Lately, Joe’s vibed with beach goth music. Bands like The Growlers, The Pesos and Allah-Las. “They combine warm tones of surf music with a feel of melancholy. The music is relatively simple and owns its roughness around the edges. It’s melodically beautiful.”

Once they’ve taken shape, Shi and Joe introduce the songs they’ve written to Sophie and Dan. Shi explains, “We write them away from the rehearsal space, then we flesh them out with the rest of the band.” The pair love seeing the interpretation of songs blossoming to an entirely new identity with the other two band mates.

There’s a sense of fun underpinning what they do. Joe says, “Silly songs become our personal favourites, like nonsense songs. Tracks only in E major with stupendous lyrics such as, I like to drink beer, I like to have sex, I took too many drugs, I like to get up to nonsense.” But on a professional level, they adopt an open-minded, creative space. “We encourage the the old trope of no idea is a bad idea,” says Joe.

Lyrically, their songs talk of love, daydreaming and transition. Like an infant touching snow for the first time, Joe and Shi like to write in a state of wonderment. “If you can take things in as they are and allow yourself to open up to seemingly mundane ideas, a lot can happen,” says Joe. For their first album, the songs reflect on romantic relationships, but there’s now a shift into almost narrative-based writing. “It’s been fun to explore,” says Shi.

Even though the band are bright people, their sound is often stormy with a feeling of bittersweetness. Shi says, “Our EP Burner gave off a strong shade of red, probably because of the live, bold feel we wanted the songs to have.” Joe sees tones of dark blue and grey in their tracks. Their repertoire does hold more airy work, and they’ll share them when the time is right. Joe says, “Those songs bring forward textures of greens. But all of our art is contemplative yet maintains some lightness. That’s the best way I’d describe it.”

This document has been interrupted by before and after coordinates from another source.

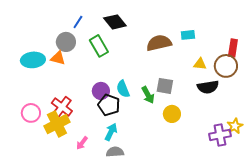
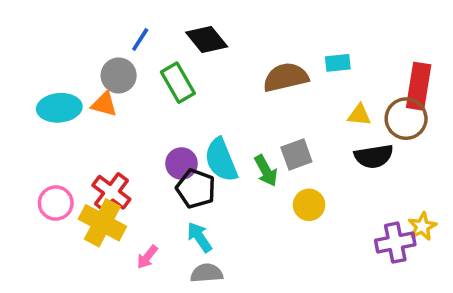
red rectangle: (233, 48) -> (419, 86), size x1.4
gray square: (165, 86) -> (296, 155), turned -30
cyan semicircle: (123, 89) -> (221, 160), size x1.4
yellow cross: (57, 124) -> (102, 223), turned -35
cyan arrow: (111, 132) -> (199, 237), turned -60

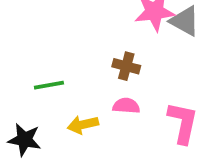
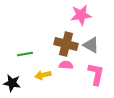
gray triangle: (185, 21) -> (91, 45), moved
brown cross: (126, 66) -> (66, 44), size x1.6

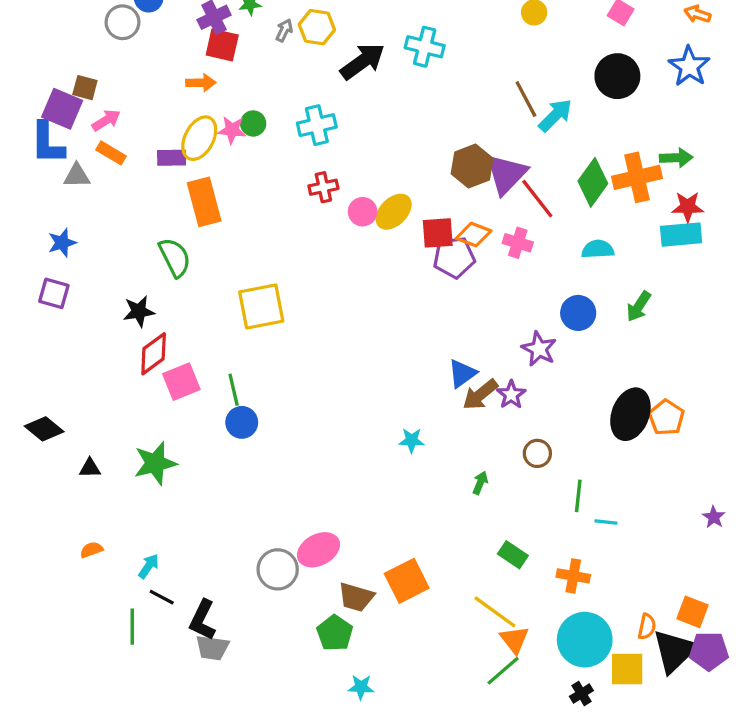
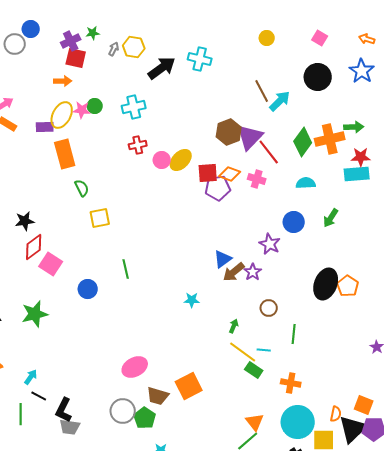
green semicircle: (175, 257) -> (82, 188), moved, size x0.7
yellow square: (261, 306) -> (100, 218), size x0.7
pink square: (181, 382) -> (51, 264), turned -35
green line: (234, 390) -> (126, 269), moved
cyan line: (606, 522) -> (264, 350), moved
gray circle: (278, 569) -> (123, 411), moved
yellow line: (495, 612) -> (243, 352), moved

From when the Loose Fits first got together, there’s been a transition of locations. They used to walk to each other within half an hour. But now, some of the four are in London, and some remain in Brighton. Joe says, “This led to more difficulties logistically but has been a good test of commitment.” How do they resolve it? “We’re simply more organised and have our priorities clearly outlined.” A shared band calendar is essential, as time waits for no man. There’s also the added element of navigating day jobs and studies. Shi adds, “Balancing our time and being proactive is key to us moving forward.”

When they are together, there’s no stopping productivity. They have a collection of 14 songs in the finessing stage and just about ready for recording. What do they sound like? “All I’ll say for now is they’ve got more piano in them, a good blend of moodiness with touches of playfulness,” says ‘Joe. The Loose Fits are putting more thought behind projects as a whole. Joe and Shi dedicate a lot of energy to songwriting. But rehearsing them brings the work to life. Joe ends. “I can tell you, the songs are 14 big ones and will be with you soon.”